You might say that it’s pigmentally impossibly.
But, I assure you… there have been one or two times in my life when I’ve felt the blood drain clear out of my face.
The last time was about 25 years ago.
I was sitting in front of President Mann, the ecclesiastical leader responsible for 8 churches in West/East Sussex. Think ‘Bishop’, and you’ll get the idea.
“David” he smiled.
“We’d like you to accept the assignment to oversee part of our very successful Youth Programmes.”
“You’ll be responsible for developing leadership and teaching skills in the Young Women’s Programme”.
“Great!” I said. “Just up my street.”
“Yes, I know.” he continued.
“That will also mean that you represent me, as the Presiding Minister over all of their events and activities, during the next three years.”
“Oh, right.” I hesitated. “Such as…?”
“Well, your first assignment is the week-long Young Women’s Camp… in Wales.”
“But President.” Here’s the white-as-a-sheet bit. “I hate camping. Hate it!
I’ve suffered two disastrous attempts.
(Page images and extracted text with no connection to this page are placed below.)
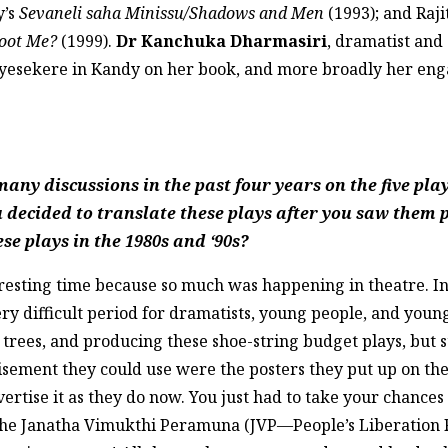
y’s
Sevaneli saha Minissu/Shadows and Men
(1993); and Raj
hoot Me?
(1999).
Dr Kanchuka Dharmasiri
, dramatist and
yesekere in Kandy on her book, and more broadly her enga
ny discussions in the past four years on the five play
u decided to translate these plays after you saw them
se plays in the 1980s and ‘90s?
teresting time because so much was happening in theatre. 
ery difficult period for dramatists, young people, and youn
trees, and producing these shoe-string budget plays, but st
isement they could use were the posters they put up on the
rtise it as they do now. You just had to take your chances 
he Janatha Vimukthi Peramuna (JVP—People’s Liberation Fr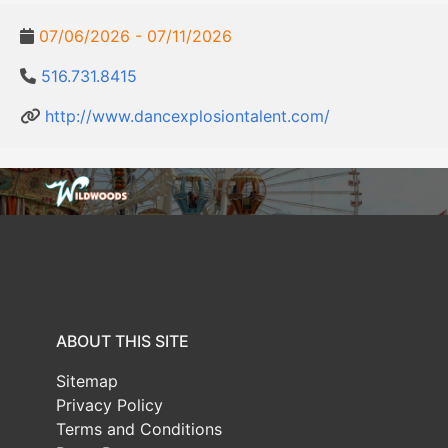
07/06/2026 - 07/11/2026
516.731.8415
http://www.dancexplosiontalent.com/
ABOUT THIS SITE
Sitemap
Privacy Policy
Terms and Conditions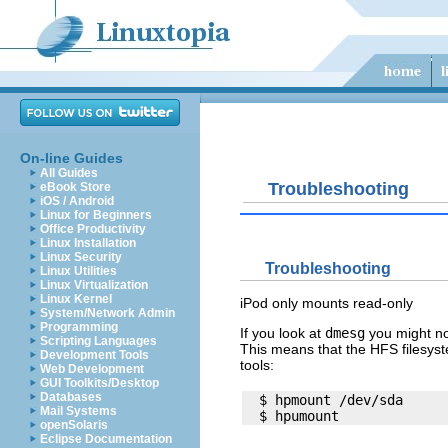
On-line Guides
All Guides
Troubleshooting
eBook Store
iOS / Android
Linux for Beginners
Office Productivity
Linux Installation
Linux Security
Troubleshooting
Linux Utilities
Linux Virtualization
Linux Kernel
iPod only mounts read-only
System/Network Admin
Programming
If you look at
dmesg
you might no
Scripting Languages
This means that the HFS filesys
Development Tools
tools:
Web Development
GUI Toolkits/Desktop
Databases
  $ hpmount /dev/sda

Mail Systems
openSolaris
Eclipse Documentation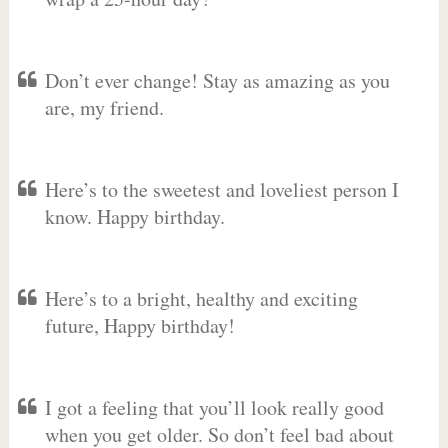
Don’t ever change! Stay as amazing as you
are, my friend.
Here’s to the sweetest and loveliest person I
know. Happy birthday.
Here’s to a bright, healthy and exciting
future, Happy birthday!
I got a feeling that you’ll look really good
when you get older. So don’t feel bad about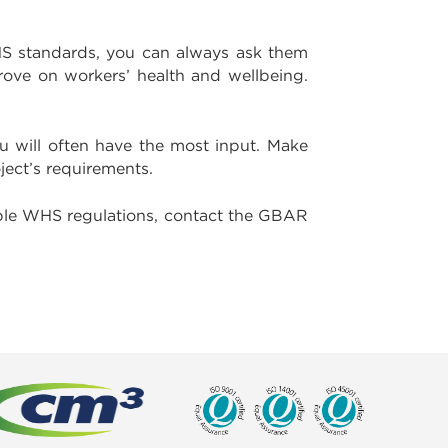
WHS standards, you can always ask them
rove on workers’ health and wellbeing.
u will often have the most input. Make
ject’s requirements.
able WHS regulations, contact the GBAR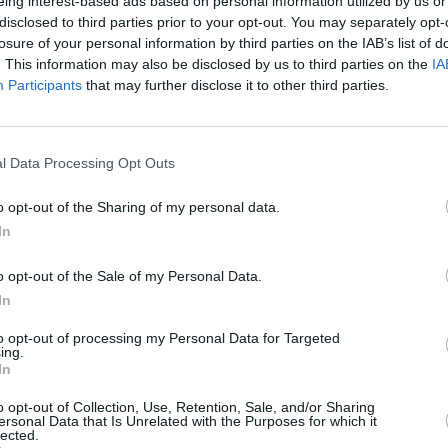
racklist below:
eing interest-based ads based on personal information utilized by us or
disclosed to third parties prior to your opt-out. You may separately opt-
losure of your personal information by third parties on the IAB’s list of
. This information may also be disclosed by us to third parties on the
IA
Participants
that may further disclose it to other third parties.
MUSIC
n's Frolic
Queen
compl
e Soonest
l Data Processing Opt Outs
 Straying
Away
o opt-out of the Sharing of my personal data.
 the Grove
In
o opt-out of the Sale of my Personal Data.
In
to opt-out of processing my Personal Data for Targeted
ing.
In
o opt-out of Collection, Use, Retention, Sale, and/or Sharing
ersonal Data that Is Unrelated with the Purposes for which it
lected.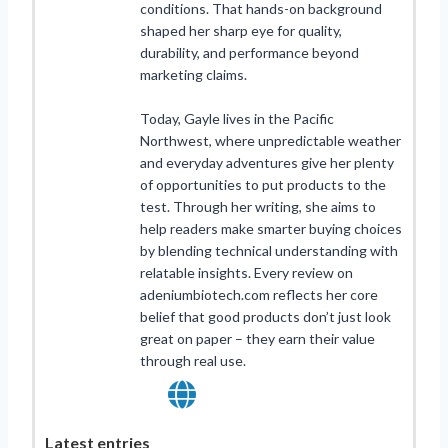
conditions. That hands-on background
shaped her sharp eye for quality,
durability, and performance beyond
marketing claims.
Today, Gayle lives in the Pacific
Northwest, where unpredictable weather
and everyday adventures give her plenty
of opportunities to put products to the
test. Through her writing, she aims to
help readers make smarter buying choices
by blending technical understanding with
relatable insights. Every review on
adeniumbiotech.com reflects her core
belief that good products don’t just look
great on paper – they earn their value
through real use.
Latest entries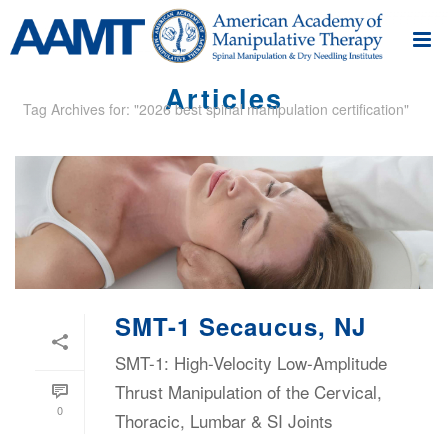
Articles
Tag Archives for: "2026 best spinal manipulation certification"
SMT-1 Secaucus, NJ
SMT-1: High-Velocity Low-Amplitude
Thrust Manipulation of the Cervical,
0
Thoracic, Lumbar & SI Joints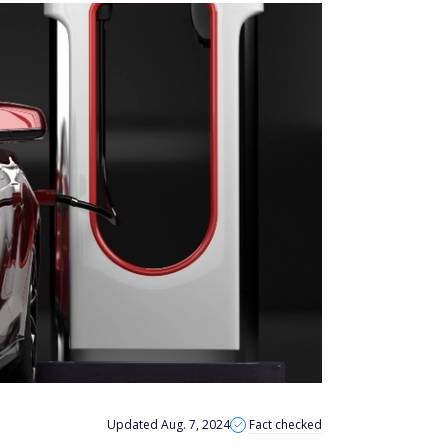
Updated Aug. 7, 2024
Fact checked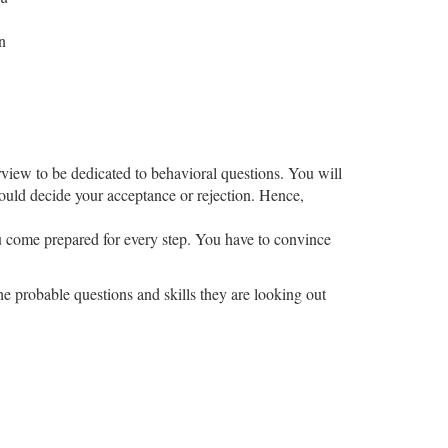
n
rview to be dedicated to behavioral questions. You will
could decide your acceptance or rejection. Hence,
you come prepared for every step. You have to convince
the probable questions and skills they are looking out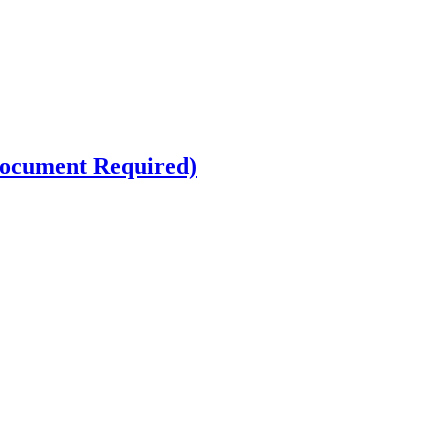
ocument Required)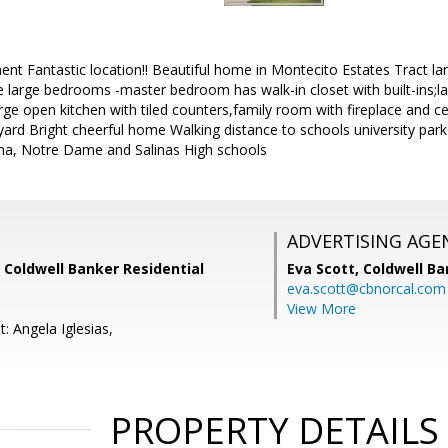
ent Fantastic location!! Beautiful home in Montecito Estates Tract 
e large bedrooms -master bedroom has walk-in closet with built-ins;la
e open kitchen with tiled counters,family room with fireplace and ce
 yard Bright cheerful home Walking distance to schools university pa
ma, Notre Dame and Salinas High schools
ADVERTISING AGE
, Coldwell Banker Residential
Eva Scott,
Coldwell Ba
eva.scott@cbnorcal.com
View More
: Angela Iglesias,
PROPERTY DETAILS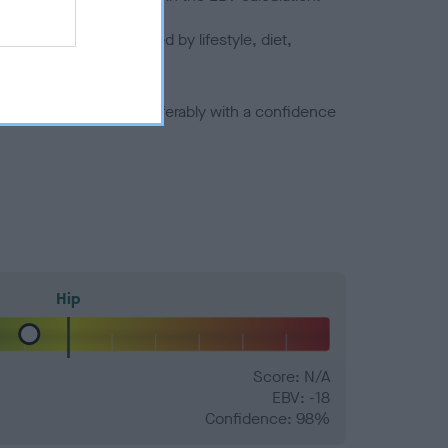
joints is also affected by lifestyle, diet,
a minus number) and preferably with a confidence
Hip
Score: N/A
EBV: -18
Confidence: 98%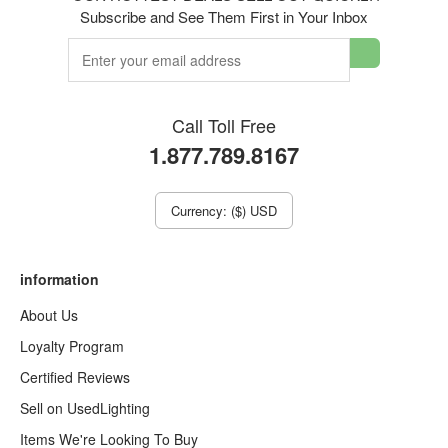
Subscribe and See Them First in Your Inbox
Call Toll Free
1.877.789.8167
Currency: ($) USD
information
About Us
Loyalty Program
Certified Reviews
Sell on UsedLighting
Items We're Looking To Buy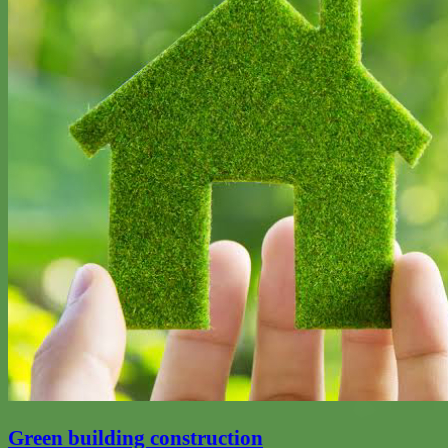
Green building construction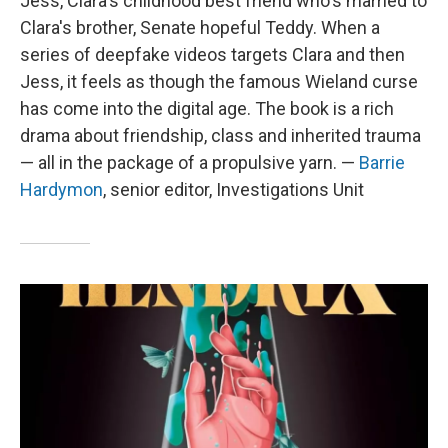
Jess, Clara's childhood best friend who's married to
Clara's brother, Senate hopeful Teddy. When a
series of deepfake videos targets Clara and then
Jess, it feels as though the famous Wieland curse
has come into the digital age. The book is a rich
drama about friendship, class and inherited trauma
— all in the package of a propulsive yarn. —
Barrie
Hardymon
,
senior editor, Investigations Unit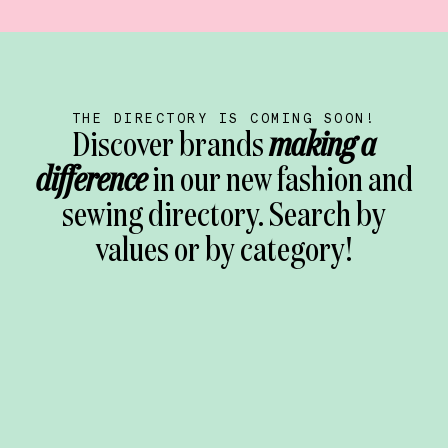
THE DIRECTORY IS COMING SOON!
Discover brands
making a
difference
in our new fashion and
sewing directory. Search by
values or by category!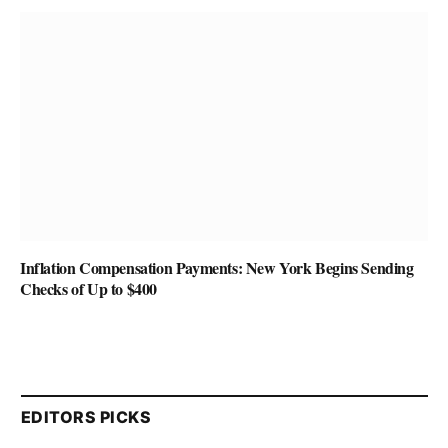
Inflation Compensation Payments: New York Begins Sending
Checks of Up to $400
EDITORS PICKS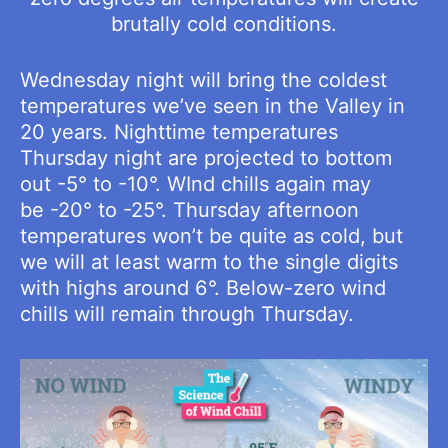
brutally cold conditions.
Wednesday night will bring the coldest
temperatures we’ve seen in the Valley in
20 years. Nighttime temperatures
Thursday night are projected to bottom
out -5° to -10°. WInd chills again may
be -20° to -25°. Thursday afternoon
temperatures won’t be quite as cold, but
we will at least warm to the single digits
with highs around 6°. Below-zero wind
chills will remain through Thursday.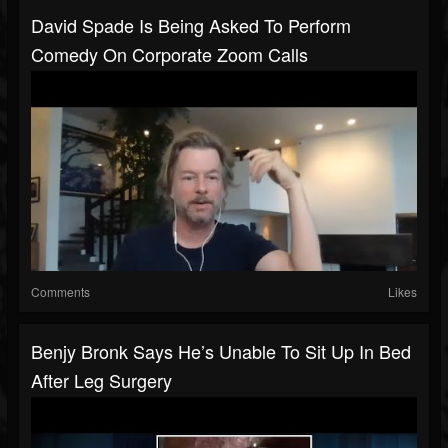
David Spade Is Being Asked To Perform
Comedy On Corporate Zoom Calls
Comments
Likes
Benjy Bronk Says He’s Unable To Sit Up In Bed
After Leg Surgery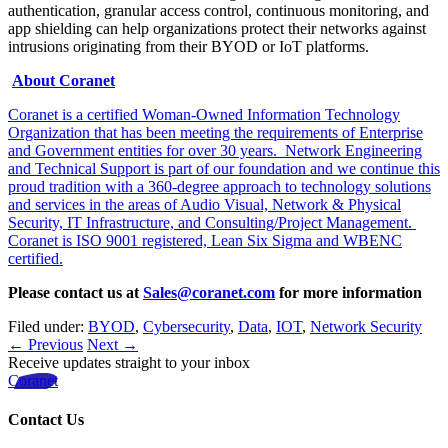
authentication, granular access control, continuous monitoring, and
app shielding can help organizations protect their networks against
intrusions originating from their BYOD or IoT platforms.
About Coranet
Coranet is a certified Woman-Owned Information Technology
Organization that has been meeting the requirements of Enterprise
and Government entities for over 30 years. Network Engineering
and Technical Support is part of our foundation and we continue this
proud tradition with a 360-degree approach to technology solutions
and services in the areas of Audio Visual, Network & Physical
Security, IT Infrastructure, and Consulting/Project Management.
Coranet is ISO 9001 registered, Lean Six Sigma and WBENC
certified.
Please contact us at
Sales@coranet.com
for more information
Filed under:
BYOD
,
Cybersecurity
,
Data
,
IOT
,
Network Security
← Previous
Next →
Receive updates straight to your inbox
Coranet
Contact Us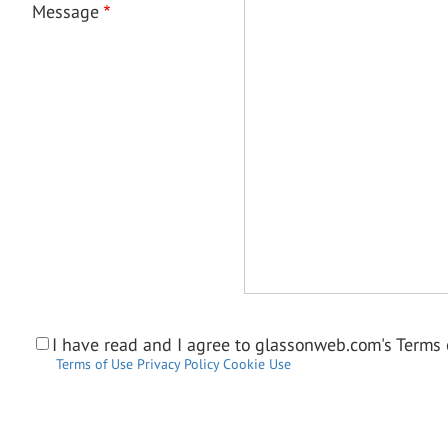
Message
I have read and I agree to glassonweb.com's Terms o
Terms of Use
Privacy Policy
Cookie Use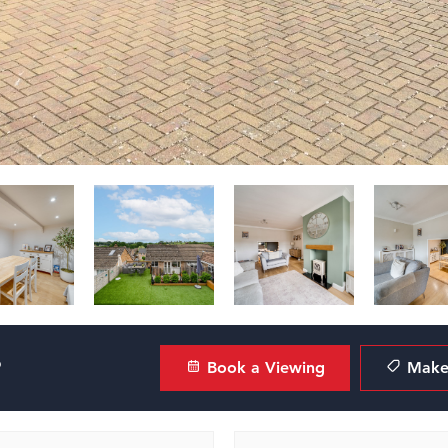
?
Book a Viewing
Make 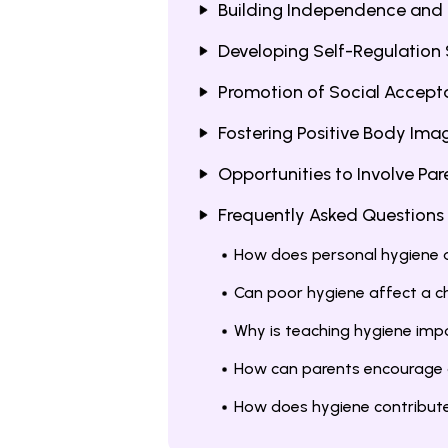
Building Independence and 
Developing Self-Regulation S
Promotion of Social Accepta
Fostering Positive Body Ima
Opportunities to Involve Par
Frequently Asked Questions
How does personal hygiene a
Can poor hygiene affect a ch
Why is teaching hygiene impo
How can parents encourage g
How does hygiene contribute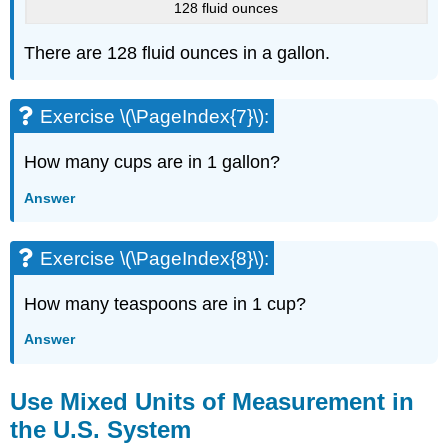
128 fluid ounces
There are 128 fluid ounces in a gallon.
Exercise \(\PageIndex{7}\):
How many cups are in 1 gallon?
Answer
Exercise \(\PageIndex{8}\):
How many teaspoons are in 1 cup?
Answer
Use Mixed Units of Measurement in
the U.S. System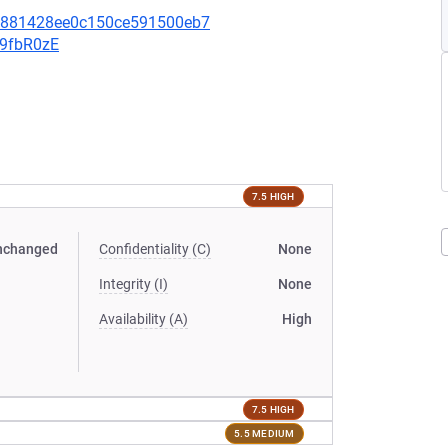
bf881428ee0c150ce591500eb7
v9fbR0zE
7.5 HIGH
nchanged
Confidentiality (C)
None
Integrity (I)
None
Availability (A)
High
7.5 HIGH
5.5 MEDIUM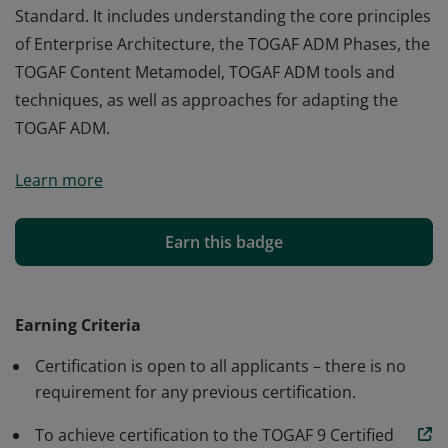
Standard. It includes understanding the core principles
of Enterprise Architecture, the TOGAF ADM Phases, the
TOGAF Content Metamodel, TOGAF ADM tools and
techniques, as well as approaches for adapting the
TOGAF ADM.
Badge earners are able, in addition to the knowledge
Learn more
and comprehension of TOGAF 9 Foundation, to analyze
and apply this knowledge. This includes the
terminology, structure, and concepts of the TOGAF 9
Earn this badge
Standard. It includes understanding the core principles
of Enterprise Architecture, the TOGAF ADM Phases, the
TOGAF Content Metamodel, TOGAF ADM tools and
Earning Criteria
techniques, as well as approaches for adapting the
Certification is open to all applicants – there is no
TOGAF ADM.
requirement for any previous certification.
To achieve certification to the TOGAF 9 Certified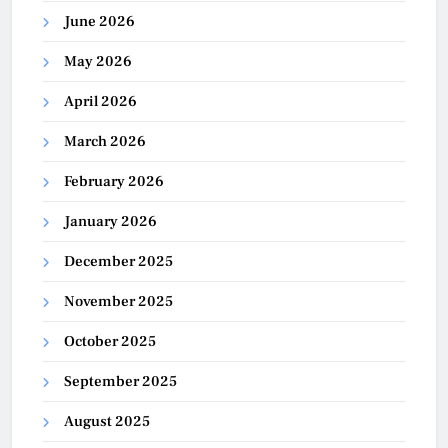
June 2026
May 2026
April 2026
March 2026
February 2026
January 2026
December 2025
November 2025
October 2025
September 2025
August 2025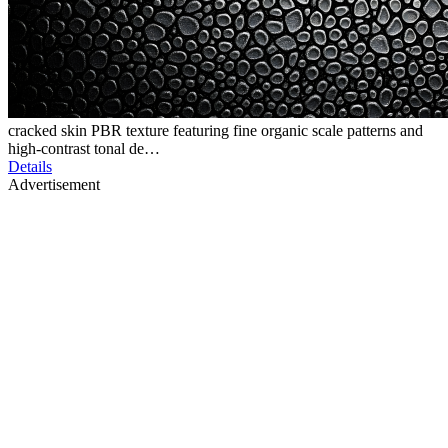
cracked skin PBR texture featuring fine organic scale patterns and
high-contrast tonal de…
Details
Advertisement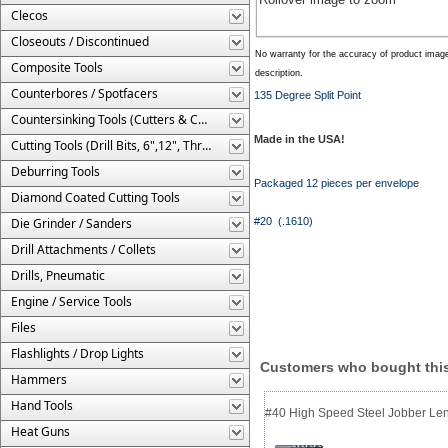
Clecos
Closeouts / Discontinued
No warranty for the accuracy of product imag
Composite Tools
description.
Counterbores / Spotfacers
135 Degree Split Point
Countersinking Tools (Cutters & Cages)
Made in the USA!
Cutting Tools (Drill Bits, 6",12", Threaded, Etc.)
Deburring Tools
Packaged 12 pieces per envelope
Diamond Coated Cutting Tools
Die Grinder / Sanders
#20 (.1610)
Drill Attachments / Collets
Drills, Pneumatic
Engine / Service Tools
Files
Flashlights / Drop Lights
Customers who bought this
Hammers
Hand Tools
#40 High Speed Steel Jobber Lengt
Heat Guns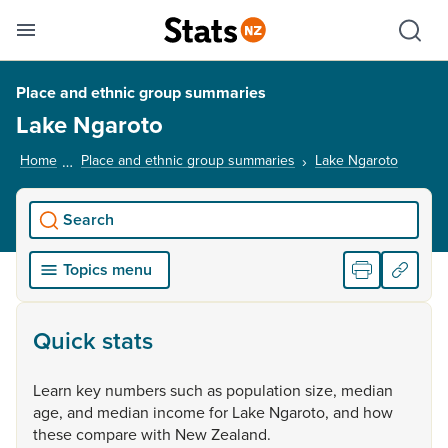
Se
Skip links
Hid
Toggle mobile menu
Sho
Place and ethnic group summaries
Lake Ngaroto
Home
Place and ethnic group summaries
Lake Ngaroto
, curren
Search
Topics menu
Quick stats
Learn
key
numbers
such
as
population
size,
median
age,
and
median
income
for
Lake
Ngaroto,
and
how
these
compare
with
New
Zealand.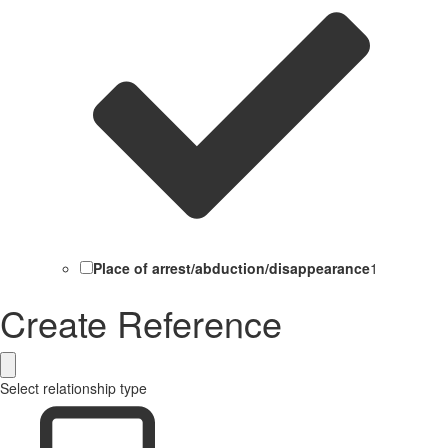
Place of arrest/abduction/disappearance
1
Create Reference
Select relationship type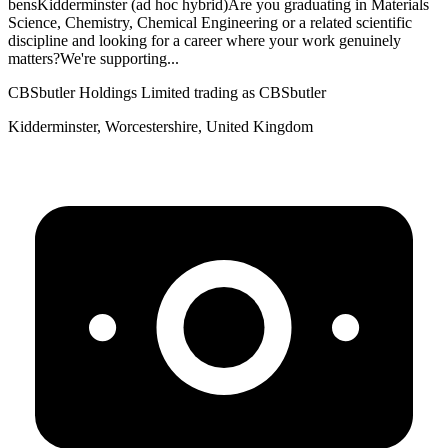
bensKidderminster (ad hoc hybrid)Are you graduating in Materials
Science, Chemistry, Chemical Engineering or a related scientific
discipline and looking for a career where your work genuinely
matters?We're supporting...
CBSbutler Holdings Limited trading as CBSbutler
Kidderminster, Worcestershire, United Kingdom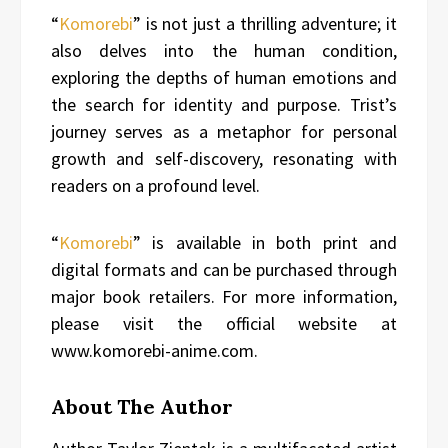
“
Komorebi
” is not just a thrilling adventure; it
also delves into the human condition,
exploring the depths of human emotions and
the search for identity and purpose. Trist’s
journey serves as a metaphor for personal
growth and self-discovery, resonating with
readers on a profound level.
“
Komorebi
” is available in both print and
digital formats and can be purchased through
major book retailers. For more information,
please visit the official website at
www.komorebi-anime.com.
About The Author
And I hate it.”
Then he smiled.
That “Are-we-really-going-discuss-this?” smile.
One month later I found myself seven hours drive away, on Wilks’s farm in West Wales.
The scenery bathed my soul and took my breath away.
But one week, with 50 energetic, mouthy, unfairly-bright teenage girls?
With five children, you get used to a home regularly made chaotic by PMT.
That week – the first of six years of camps – proved a glorious Baptism By Fire.
There were snake bites, dashes to hospital, broken fingers… PMT… torn ankles. diarrhoea…
There was cliff-walking, cliff-abseiling, cliff-jumping (don’t ask)…PMT…
kayaking, water fights, flour fights, midnight hikes, Hunt the Dragon (the Dragon is Wilks’s tractor. Don’t tell the parents)…
There was MDK (if the “M” stands for “Murder”, guess what the “D” and “K” stand for? Definitely don’t ask!)..
ice cream fights, egg fights, midnight hikes … more PMT…
Those 50 young women became intertwined with our family’s lives. They became part of our story.
We grew to love them. Even the gobby, rebellious ones. Particularly those.
Through the years, I’ve attended their weddings, coddled their babies, chased their toddlers, taught their teenagers.
Those mouthy girls are now the leaders: in business, in church, in communities, in their families.
In the constant turmoil of business… change is frequently thrust upon us.
Legislation, technology, regulation, client expectations.
We can whine and blame and moan and kick.
We can go pale with anger and fear.
Or we can ask this question “What Is It That I Need To Learn Here?”
And this: “Is It The Business That Is Required To Change Now?
Or Is It Really Me That Needs Changing?”
Maybe there are times when you can match my white-as-sheet.
But you’d be hard-pushed to match the torrent of emotional memories that well up, and the gratitude I feel…
For those who have asked me to face up to my greatest fears.
And seek the glorious possibility that is beyond them.